In the 2020 study, the team treated these mice as a living timeline of greying [Ref 3]. They kept groups of ordinary mice and groups of RET-mice and followed them from youth into old age. At key ages, they plucked small samples of trunk hair and counted 100 hairs per mouse, classifying each one as dark or grey to calculate how the proportion of grey hairs changed over time. They also took small skin samples so they could later compare what was happening inside dark versus grey follicles. This step-by-step tracking of hair colour and follicle structure, across many ages and in both normal and RET-mice, is the backbone of the model; the next question is what they found when they started looking inside those follicles.

In this lab model, which recapitulates key steps seen in human greying, researchers tested the plant flavonoid Luteolin in two ways: applying a 1% Luteolin solution to shaved skin and administering Luteolin orally mixed into the food.

In both setups, mice that received Luteolin developed grey hairs more slowly than untreated animals. When the researchers looked at the follicles, they saw that treated mice kept more pigment stem cells and pigment-producing cells, which means the follicles could stay 'in colour mode' for longer [Ref 1].

To check if this was just any antioxidant effect, they repeated the experiment with two related flavonoids, Hesperetin and Diosmetin. Those did not slow greying and did not protect the pigment stem cells in the same way. So in this model, Luteolin stood out as the only flavonoid that clearly slowed the build-up of grey hairs.

The study suggests Luteolin delayed greying by reducing oxidative stress and preserving key niche signals that keep pigment stem cells functional. As a result, Luteolin-treated follicles retained more melanocyte stem cells and more pigment-producing melanocytes in the bulb. Overall, Luteolin appears to do more than act as a generic antioxidant in this model. It helps protect the pigment stem-cell system and slows the shift from coloured to grey hair.

The experimental result shows that Luteolin is a serious anti-greying candidate with a clear biological rationale.

In this lab model, Luteolin helped preserve the pigment “stem-cell bank” by lowering oxidative stress and keeping the follicle environment more supportive for pigment renewal.

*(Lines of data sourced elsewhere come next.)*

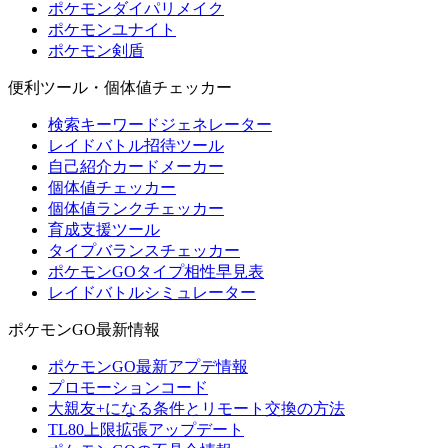
ポケモンダイパリメイク
ポケモンユナイト
ポケモン剣盾
便利ツール・個体値チェッカー
検索キーワードジェネレーター
レイドバトル招待ツール
自己紹介カードメーカー
個体値チェッカー
個体値ランクチェッカー
育成支援ツール
タイプバランスチェッカー
ポケモンGOタイプ相性早見表
レイドバトルシミュレーター
ポケモンGO最新情報
ポケモンGO最新アプデ情報
プロモーションコード
大親友+になる条件とリモート交換の方法
TL80上限拡張アップデート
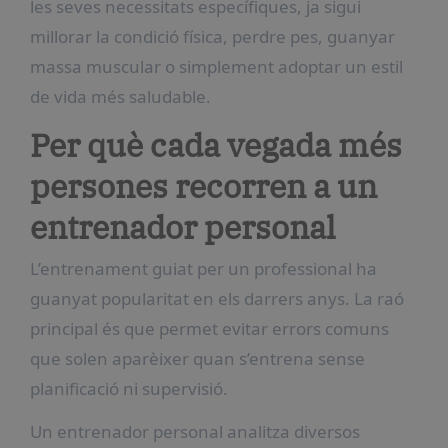
les seves necessitats específiques, ja sigui
millorar la condició física, perdre pes, guanyar
massa muscular o simplement adoptar un estil
de vida més saludable.
Per què cada vegada més
persones recorren a un
entrenador personal
L’entrenament guiat per un professional ha
guanyat popularitat en els darrers anys. La raó
principal és que permet evitar errors comuns
que solen aparèixer quan s’entrena sense
planificació ni supervisió.
Un entrenador personal analitza diversos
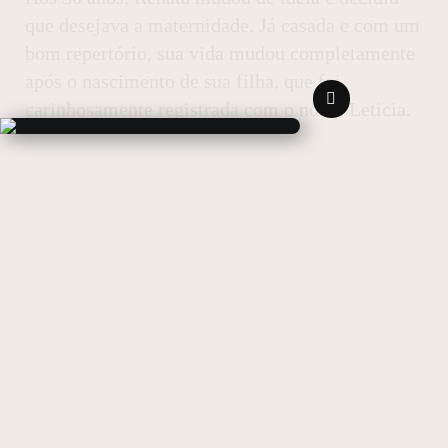
que desejava a maternidade. Já casada e com um
bom repertório, sua vida mudou completamente
após o nascimento de sua filha, que foi
carinhosamente registrada com o nome Leticia.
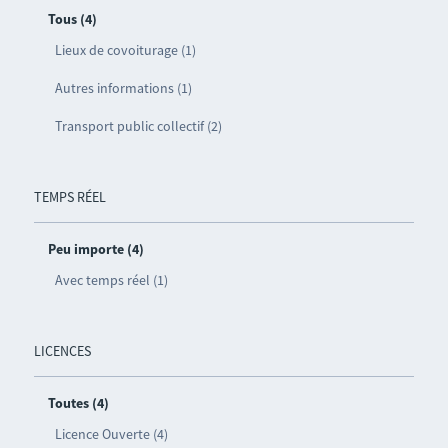
Tous (4)
Lieux de covoiturage (1)
Autres informations (1)
Transport public collectif (2)
TEMPS RÉEL
Peu importe (4)
Avec temps réel (1)
LICENCES
Toutes (4)
Licence Ouverte (4)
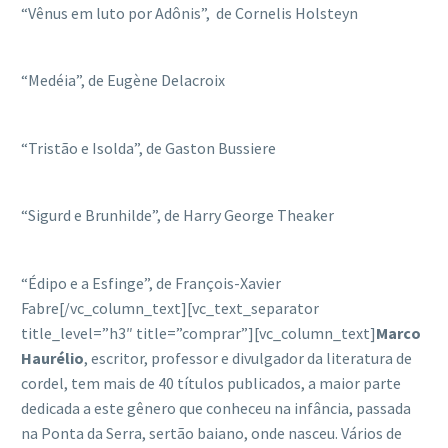
“Vênus em luto por Adônis”, de Cornelis Holsteyn
“Medéia”, de Eugène Delacroix
“Tristão e Isolda”, de Gaston Bussiere
“Sigurd e Brunhilde”, de Harry George Theaker
“Édipo e a Esfinge”, de François-Xavier
Fabre[/vc_column_text][vc_text_separator
title_level=”h3″ title=”comprar”][vc_column_text]
Marco
Haurélio
, escritor, professor e divulgador da literatura de
cordel, tem mais de 40 títulos publicados, a maior parte
dedicada a este gênero que conheceu na infância, passada
na Ponta da Serra, sertão baiano, onde nasceu. Vários de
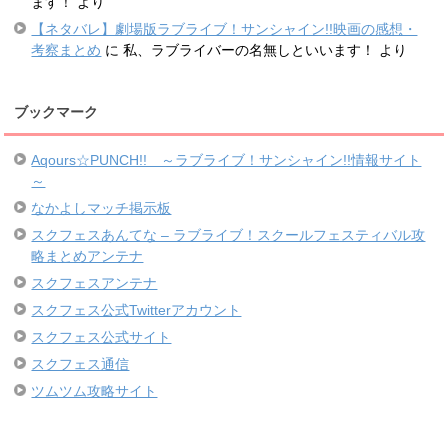
ます！
より
【ネタバレ】劇場版ラブライブ！サンシャイン!!映画の感想・
考察まとめ
に
私、ラブライバーの名無しといいます！
より
ブックマーク
Aqours☆PUNCH!! ～ラブライブ！サンシャイン!!情報サイト
～
なかよしマッチ掲示板
スクフェスあんてな – ラブライブ！スクールフェスティバル攻
略まとめアンテナ
スクフェスアンテナ
スクフェス公式Twitterアカウント
スクフェス公式サイト
スクフェス通信
ツムツム攻略サイト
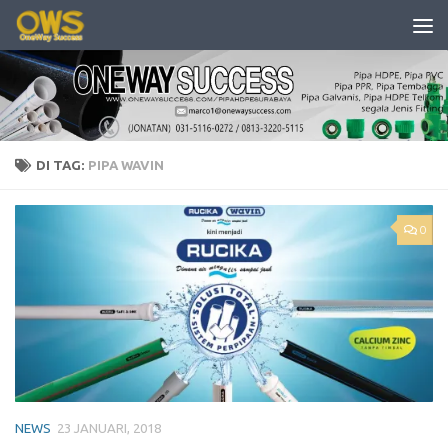
Skip to content
DI TAG:
PIPA WAVIN
0
NEWS
23 JANUARI, 2018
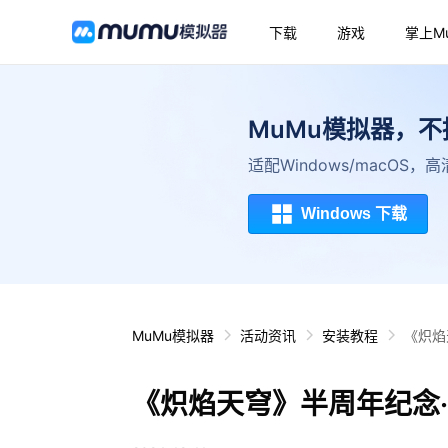
下载
游戏
掌上M
MuMu模拟器，
适配Windows/macOS
Windows 下载
MuMu模拟器
活动资讯
安装教程
《炽焰
《炽焰天穹》半周年纪念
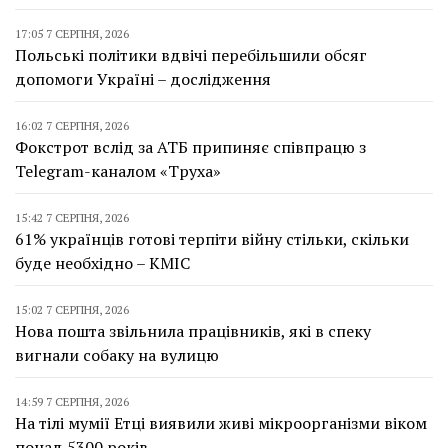
17:05 7 СЕРПНЯ, 2026
Польські політики вдвічі перебільшили обсяг
допомоги Україні – дослідження
16:02 7 СЕРПНЯ, 2026
Фокстрот вслід за АТБ припиняє співпрацю з
Telegram-каналом «Труха»
15:42 7 СЕРПНЯ, 2026
61% українців готові терпіти війну стільки, скільки
буде необхідно – КМІС
15:02 7 СЕРПНЯ, 2026
Нова пошта звільнила працівників, які в спеку
вигнали собаку на вулицю
14:59 7 СЕРПНЯ, 2026
На тілі мумії Етці виявили живі мікроорганізми віком
понад 5300 років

The core building blocks of this system exist in human follicles too, which makes Luteolin a plausible candidate. Luteolin was the only compound in the study that effectively protected this system, helping pigment stem cells resist stress and continue producing colour. Confirming its full potential in humans requires well-designed clinical research.

Luteolin was not just proposed as an anti-greying candidate — it was tested in a fast-greying model, and it helped. More importantly, we have a clear idea of why. In the experiments, greying slowed because Luteolin reduced oxidative stress and improved signalling in the stem-cell niche, helping preserve the melanocyte reserve. That means it acted on key drivers of greying. As a result, even under stress exposure, treated mice stayed coloured.